Getting Data on the HPCC
Welcome to the HPCC data handling guide. This documentation is designed to help new users understand the procedures for uploading, storing, and sharing data within the High-Performance Computing Cluster (HPCC) environment. It covers how to bring new sequencing data into the HPCC, access existing data, and share data with collaborators or the public through NCBI and GEO.
1. New Sequencing Data
To upload new sequencing data to the HPCC, follow these methods:
FTP (File Transfer Protocol)
- Use an FTP client to connect to the HPCC server. Credentials and server details should be provided by your system administrator.
- Navigate to your designated directory on the server and upload your sequencing data.
Hard Drive
- If data is on a physical hard drive, connect it to a workstation that has access to the HPCC.
- Use secure copy (SCP) or rsync commands to transfer data from the hard drive to the HPCC storage. Ensure data integrity by verifying file checksums post-transfer.
Globus
- For large datasets, use Globus, a reliable file transfer service.
- Ensure you have access to a Globus endpoint on the HPCC. Transfer data by selecting source and destination endpoints, then initiating the transfer through the Globus web interface.
2. Existing Sequencing Data
nf-core/fetchngs
- The nf-core/fetchngs tool can be used to fetch sequencing data from repositories directly to the HPCC.
- Configure the tool with your project details and data accession numbers to automate the download process.
NCBI, GEO, SRA
- For data stored in NCBI, GEO, or SRA, use the SRA-toolkit to download the required datasets.
- Commands such as fastq-dump can be used to retrieve data in FASTQ format, which is standard for sequencing data.
Sharing Data with the Public and/or Collaborators
1. Uploading to NCBI and Submitting Data to GEO
Preparing Data for Submission
- Ensure that your data is properly annotated and organized. Metadata should include details about the experimental setup, sample information, and sequencing parameters.
- Data should be cleaned and validated to meet the submission requirements of NCBI and GEO.
NCBI Submission
- Create an account on NCBI and access the submission portal.
- Follow the guidelines for submitting raw data (FASTQ files) and associated metadata.

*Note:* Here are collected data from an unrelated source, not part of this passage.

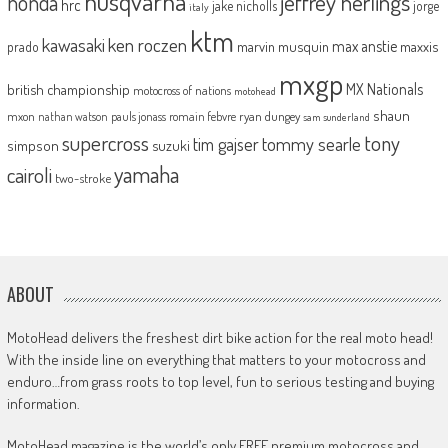
husqvarna
jeffrey herlings
honda
hrc
jake nicholls
jorge
italy
ktm
kawasaki
ken roczen
max anstie
marvin musquin
maxxis
prado
mxgp
MX Nationals
british championship
motocross of nations
motohead
shaun
mxon
pauls jonass
romain febvre
ryan dungey
nathan watson
sam sunderland
supercross
tony
tommy searle
tim gajser
simpson
suzuki
yamaha
cairoli
two-stroke
ABOUT
MotoHead delivers the freshest dirt bike action for the real moto head!
With the inside line on everything that matters to your motocross and
enduro…from grass roots to top level, fun to serious testing and buying
information.
MotoHead magazine is the world’s only FREE premium motocross and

Be sure to complete all required fields to ensure your submission is comprehensive.
GEO Submission
- To submit data to GEO, use the GEO submission portal. GEO accepts processed data (like gene expression matrices) and raw data (like FASTQ files).
- Include comprehensive metadata and a detailed description of the study to facilitate data reuse.
Additional Notes
- Always backup your data before transferring or submitting to avoid data loss.
- Regularly update your local and HPCC data inventories to keep track of what has been uploaded, processed, or shared.
- Submit a ticket to ICER for questions related to data handling and security.
By following these guidelines, you can efficiently manage your sequencing data within the HPCC environment and ensure it is accessible for your research and collaborations.